Last month I joined some of my NHC colleagues in St. Paul for a meeting of our Inclusive Communities Working Group. The topic of the all-day meeting was “Gentrification without Displacement,” and I helped launch the day’s discussion with a presentation of an informal analysis of how gentrification is portrayed in local and national media. What stood out for me in these news stories was both the common frame of gentrification as inevitable, and the pain and helplessness expressed by many residents, particularly Black and Latino residents, as they watched their communities change around them.
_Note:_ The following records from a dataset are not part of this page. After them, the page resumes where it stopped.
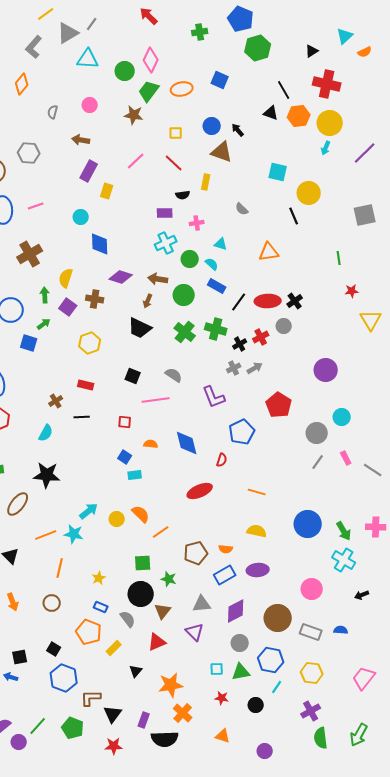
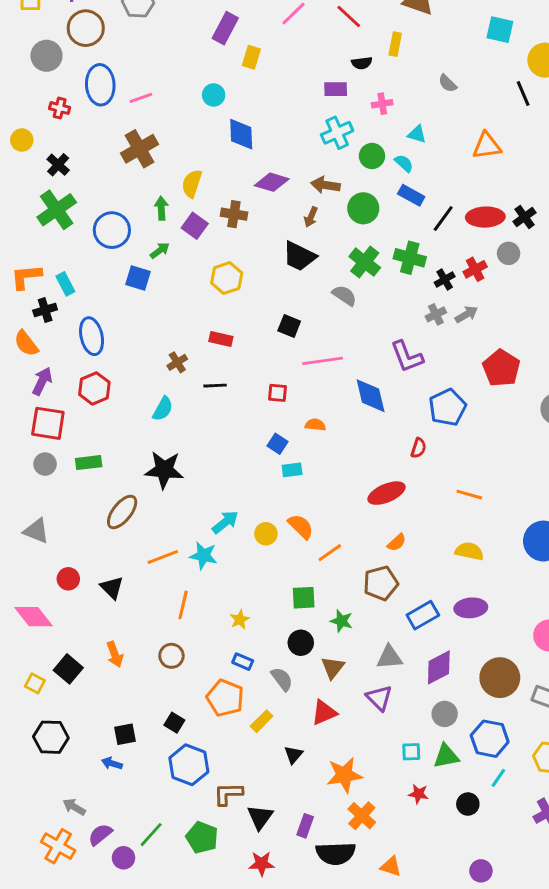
pink line: (36, 206) -> (141, 98), moved
gray semicircle: (174, 375) -> (344, 295), moved
blue diamond: (187, 443) -> (371, 396), moved
orange semicircle: (226, 549) -> (397, 542), moved, turned -48
black circle: (141, 594) -> (301, 643), size x0.7
orange triangle: (223, 736) -> (391, 867), moved

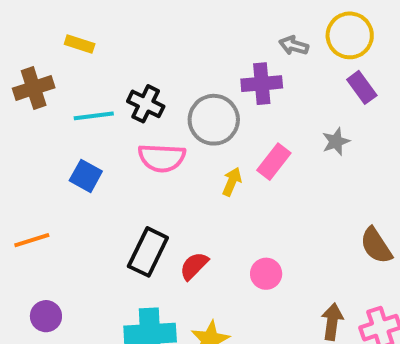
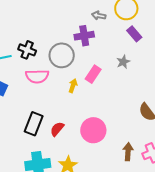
pink circle: (266, 274) -> (93, 130), size x1.6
An anonymous leaflet I found in my neighborhood one recent morning brought these observations to mind. My husband and I rent in a majority Black, middle-class neighborhood in Washington, D.C., and it doesn’t take a gentrification calculator to tell me that yes, we’re gentrifiers. We also love our neighborhood, have become close with many of our neighbors and wouldn’t dream of living anywhere else in this city. The flyer in question reached too deeply into the politics of D.C. neighborhoods to describe in detail here, but it included some lightly substantiated allegations of wrongdoing against formal and informal neighborhood leaders who happen to have been part of the neighborhood’s first wave of gentrification.
One of the flyer’s specific arguments regarded the leaders’ advocacy for a new dog park in our neighborhood. Americans at all levels of income own dogs, and one imagines the desire to get a dog out of the house and into a fenced area where it can tire itself out crosses racial and ethnic lines as well. But dog parks, like bike lanes and other urban quality-of-life improvements, are powerful symbols of gentrification. It should not be surprising when long-time residents of gentrifying neighborhoods question the motives of city leaders when dog parks and other neighborhood upgrades seem to follow closely the arrival of new, higher-income neighbors.
This type of observation can easily develop into a belief in a greater conspiracy. According to research on the psychology of conspiracy, conspiracy theories arise when feelings inspired by circumstance—alienation from institutions, low levels of trust, heightened sensitivity to threat, a sense of vulnerability—hyper-activate our brains’ natural processes of pattern-seeking and protective suspicion to turn run-of-the-mill activities like new development or government initiatives into something much more sinister. What’s more, “recognition of historically documented, anti-black conspiracies” among African-Americans makes current anti-Black conspiracy theories more plausible to them than to Whites without the same historical knowledge. So for some, a dog park is just another amenity. For others, a dog park can call to mind the wounds of the past that only deliberate collaboration and trust-building can heal. Toss in rapid redevelopment and out-of-reach housing costs, and you have fertile ground for conspiracies to take root.
I don’t think gentrification is a conspiracy. But I do think it’s vital that local governments, community leaders and developers of all kinds understand the symbolic weight of their plans and actions, in addition to the economic impact. As we seek to create opportunity in struggling communities, we must be aware of what our work—not just our words—communicates.